● **Provided data**:
- - -

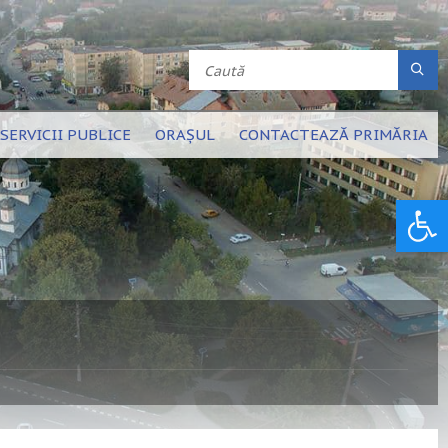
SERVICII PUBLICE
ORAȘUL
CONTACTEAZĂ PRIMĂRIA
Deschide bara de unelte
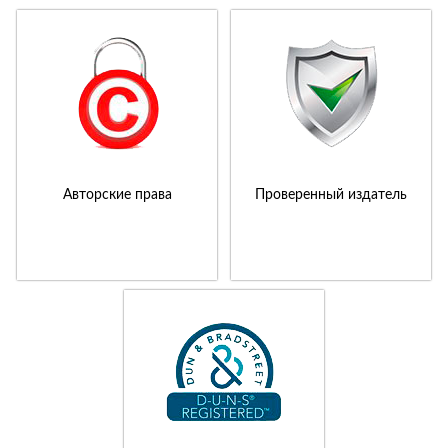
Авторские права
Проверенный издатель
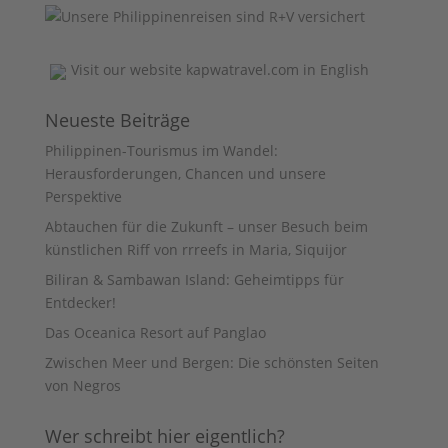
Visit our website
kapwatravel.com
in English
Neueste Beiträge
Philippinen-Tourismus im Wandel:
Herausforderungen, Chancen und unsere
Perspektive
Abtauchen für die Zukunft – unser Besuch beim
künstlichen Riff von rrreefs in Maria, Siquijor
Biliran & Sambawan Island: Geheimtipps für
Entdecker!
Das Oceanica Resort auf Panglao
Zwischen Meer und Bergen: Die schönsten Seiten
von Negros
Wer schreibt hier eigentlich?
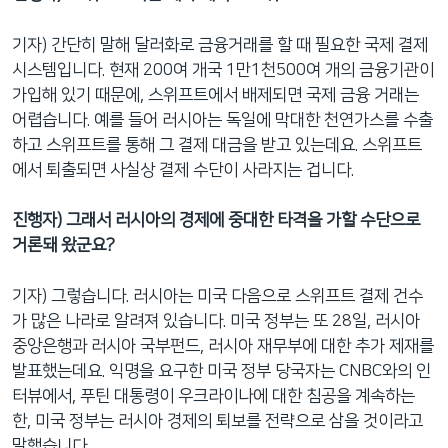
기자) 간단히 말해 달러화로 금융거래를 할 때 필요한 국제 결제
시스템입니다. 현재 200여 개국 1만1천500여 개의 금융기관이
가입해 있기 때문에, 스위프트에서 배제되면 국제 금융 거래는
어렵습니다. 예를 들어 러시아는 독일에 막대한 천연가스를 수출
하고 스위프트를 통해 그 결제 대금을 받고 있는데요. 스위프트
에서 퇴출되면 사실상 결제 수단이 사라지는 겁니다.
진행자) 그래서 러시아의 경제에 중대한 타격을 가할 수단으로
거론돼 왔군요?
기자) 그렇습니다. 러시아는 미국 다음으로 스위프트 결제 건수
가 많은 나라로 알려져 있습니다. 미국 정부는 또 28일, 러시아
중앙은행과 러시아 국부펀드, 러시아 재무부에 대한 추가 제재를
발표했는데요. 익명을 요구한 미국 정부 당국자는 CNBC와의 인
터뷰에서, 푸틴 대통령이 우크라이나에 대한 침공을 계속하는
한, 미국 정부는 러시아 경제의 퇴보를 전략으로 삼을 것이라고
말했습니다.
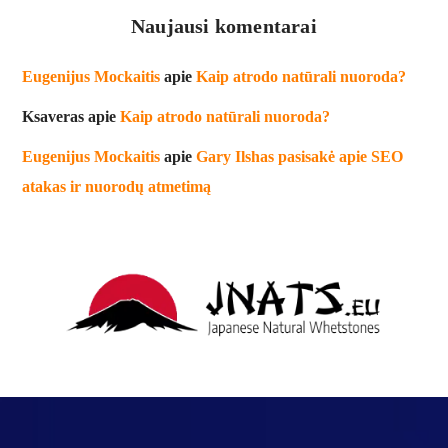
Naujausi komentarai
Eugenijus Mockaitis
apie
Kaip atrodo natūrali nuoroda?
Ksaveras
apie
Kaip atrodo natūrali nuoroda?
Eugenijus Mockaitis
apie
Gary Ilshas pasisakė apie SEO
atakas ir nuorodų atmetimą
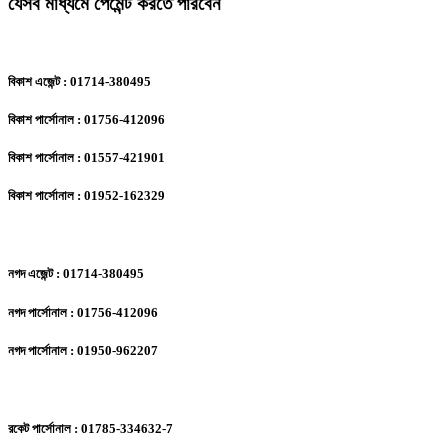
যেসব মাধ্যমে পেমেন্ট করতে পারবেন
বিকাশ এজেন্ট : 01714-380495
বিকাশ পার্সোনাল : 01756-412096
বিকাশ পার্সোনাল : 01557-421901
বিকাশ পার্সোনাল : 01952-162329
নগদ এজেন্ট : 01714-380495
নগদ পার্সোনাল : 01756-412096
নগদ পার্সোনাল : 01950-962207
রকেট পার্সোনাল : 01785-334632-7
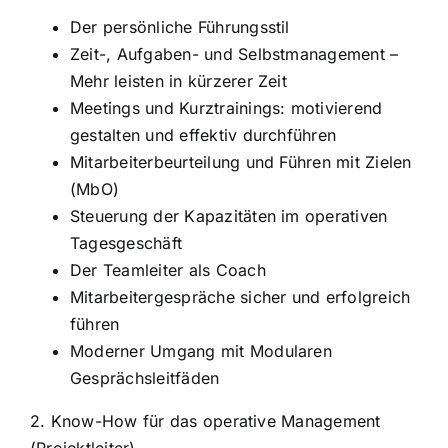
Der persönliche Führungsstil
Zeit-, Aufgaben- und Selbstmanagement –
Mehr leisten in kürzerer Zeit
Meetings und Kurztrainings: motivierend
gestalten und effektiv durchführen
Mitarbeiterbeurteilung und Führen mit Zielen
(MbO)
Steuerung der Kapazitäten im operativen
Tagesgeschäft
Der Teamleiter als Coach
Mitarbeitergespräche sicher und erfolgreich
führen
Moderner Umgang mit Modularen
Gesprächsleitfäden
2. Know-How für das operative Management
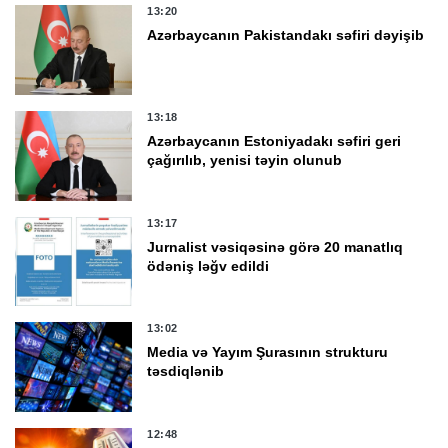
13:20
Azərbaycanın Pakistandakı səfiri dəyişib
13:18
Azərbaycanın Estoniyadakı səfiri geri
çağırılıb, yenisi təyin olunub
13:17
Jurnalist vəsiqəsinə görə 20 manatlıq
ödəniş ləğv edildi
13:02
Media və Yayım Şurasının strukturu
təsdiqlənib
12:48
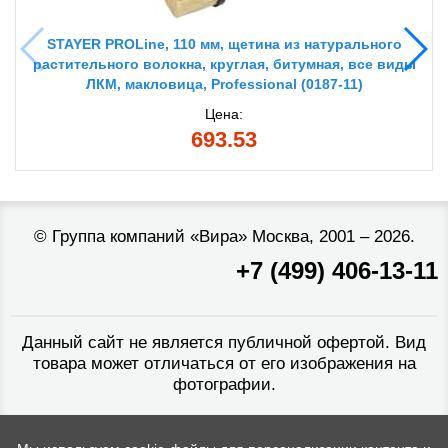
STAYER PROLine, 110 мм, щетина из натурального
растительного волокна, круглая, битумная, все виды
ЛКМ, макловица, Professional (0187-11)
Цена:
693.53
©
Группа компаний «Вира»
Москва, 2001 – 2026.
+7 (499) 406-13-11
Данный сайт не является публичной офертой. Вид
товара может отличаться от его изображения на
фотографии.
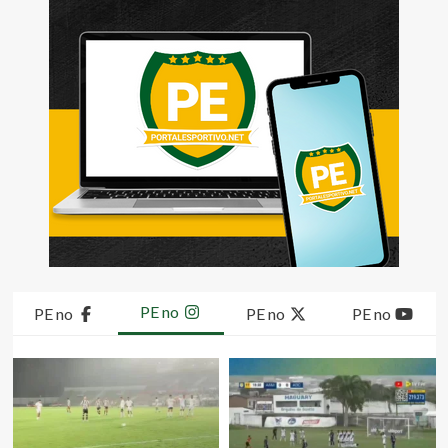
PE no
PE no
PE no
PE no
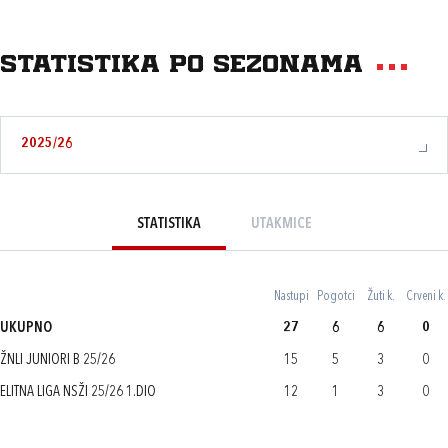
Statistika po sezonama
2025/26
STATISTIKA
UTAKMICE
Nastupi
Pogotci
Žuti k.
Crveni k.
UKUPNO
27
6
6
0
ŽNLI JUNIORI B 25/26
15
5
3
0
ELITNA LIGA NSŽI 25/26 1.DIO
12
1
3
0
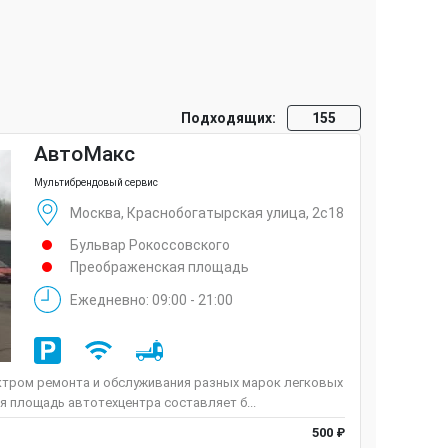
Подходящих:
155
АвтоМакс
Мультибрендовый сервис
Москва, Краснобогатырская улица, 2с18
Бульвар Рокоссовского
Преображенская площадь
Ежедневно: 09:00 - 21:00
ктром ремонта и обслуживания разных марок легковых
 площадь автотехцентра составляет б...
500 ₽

- - -

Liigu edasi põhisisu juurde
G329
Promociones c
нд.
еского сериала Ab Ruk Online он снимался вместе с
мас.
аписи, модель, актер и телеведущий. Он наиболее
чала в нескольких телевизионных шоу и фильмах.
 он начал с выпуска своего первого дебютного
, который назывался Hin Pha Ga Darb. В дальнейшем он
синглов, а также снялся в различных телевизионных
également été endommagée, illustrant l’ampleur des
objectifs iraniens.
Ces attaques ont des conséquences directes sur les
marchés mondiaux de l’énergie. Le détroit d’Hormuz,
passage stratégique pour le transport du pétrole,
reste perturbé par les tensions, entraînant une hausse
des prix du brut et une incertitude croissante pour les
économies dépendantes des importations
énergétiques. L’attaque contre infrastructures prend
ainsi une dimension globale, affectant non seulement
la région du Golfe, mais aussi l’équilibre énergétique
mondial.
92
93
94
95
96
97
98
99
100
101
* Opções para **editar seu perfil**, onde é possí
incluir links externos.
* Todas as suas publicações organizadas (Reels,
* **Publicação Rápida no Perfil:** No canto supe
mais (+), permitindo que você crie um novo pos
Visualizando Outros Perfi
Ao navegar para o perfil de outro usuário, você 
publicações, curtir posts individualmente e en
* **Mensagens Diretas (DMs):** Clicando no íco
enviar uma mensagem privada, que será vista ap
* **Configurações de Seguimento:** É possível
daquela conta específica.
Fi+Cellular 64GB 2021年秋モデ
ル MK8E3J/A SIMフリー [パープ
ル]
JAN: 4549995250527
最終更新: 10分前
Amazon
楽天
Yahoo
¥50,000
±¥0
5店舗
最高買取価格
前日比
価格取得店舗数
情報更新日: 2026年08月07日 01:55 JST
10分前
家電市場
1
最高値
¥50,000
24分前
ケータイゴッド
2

- - -

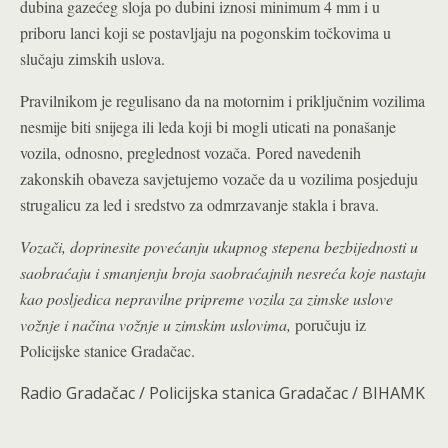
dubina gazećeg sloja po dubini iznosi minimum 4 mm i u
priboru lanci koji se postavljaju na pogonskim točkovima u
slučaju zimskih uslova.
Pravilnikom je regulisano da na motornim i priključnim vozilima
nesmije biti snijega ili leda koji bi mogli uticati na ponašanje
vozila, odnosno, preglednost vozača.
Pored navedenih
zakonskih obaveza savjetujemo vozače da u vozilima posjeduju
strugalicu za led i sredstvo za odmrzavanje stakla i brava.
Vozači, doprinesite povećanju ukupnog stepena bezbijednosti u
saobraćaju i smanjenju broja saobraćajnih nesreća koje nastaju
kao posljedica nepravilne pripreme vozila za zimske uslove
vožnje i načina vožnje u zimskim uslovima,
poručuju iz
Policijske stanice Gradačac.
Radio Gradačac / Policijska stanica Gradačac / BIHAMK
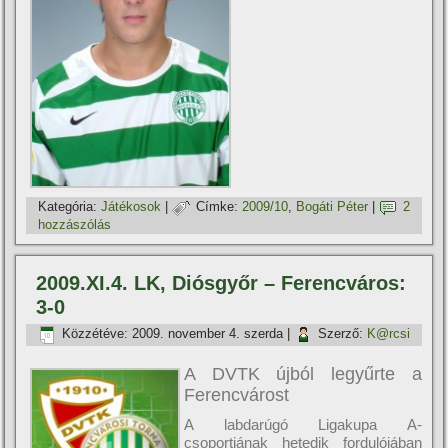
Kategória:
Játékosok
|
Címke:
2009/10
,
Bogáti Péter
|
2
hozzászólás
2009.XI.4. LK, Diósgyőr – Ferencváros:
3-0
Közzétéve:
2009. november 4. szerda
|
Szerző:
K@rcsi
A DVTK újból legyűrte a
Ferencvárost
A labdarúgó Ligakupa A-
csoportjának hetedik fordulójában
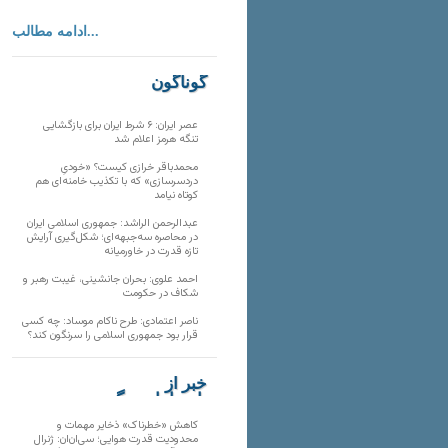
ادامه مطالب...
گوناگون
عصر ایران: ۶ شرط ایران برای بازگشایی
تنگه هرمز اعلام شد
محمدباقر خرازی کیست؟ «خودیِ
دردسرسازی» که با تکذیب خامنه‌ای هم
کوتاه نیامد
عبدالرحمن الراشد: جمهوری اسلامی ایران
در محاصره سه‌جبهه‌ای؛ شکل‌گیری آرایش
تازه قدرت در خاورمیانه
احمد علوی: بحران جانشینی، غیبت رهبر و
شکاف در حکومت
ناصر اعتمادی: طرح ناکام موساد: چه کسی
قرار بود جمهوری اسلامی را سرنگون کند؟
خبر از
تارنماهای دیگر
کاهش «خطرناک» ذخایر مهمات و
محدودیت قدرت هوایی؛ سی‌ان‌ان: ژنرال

- - -

● **Your assignment**: Identify all lines in the records above with the word "vozilima".

● **Written reply**:
Pravilnikom je regulisano da na motornim i priključnim vozilima
zakonskih obaveza savjetujemo vozače da u vozilima posjeduju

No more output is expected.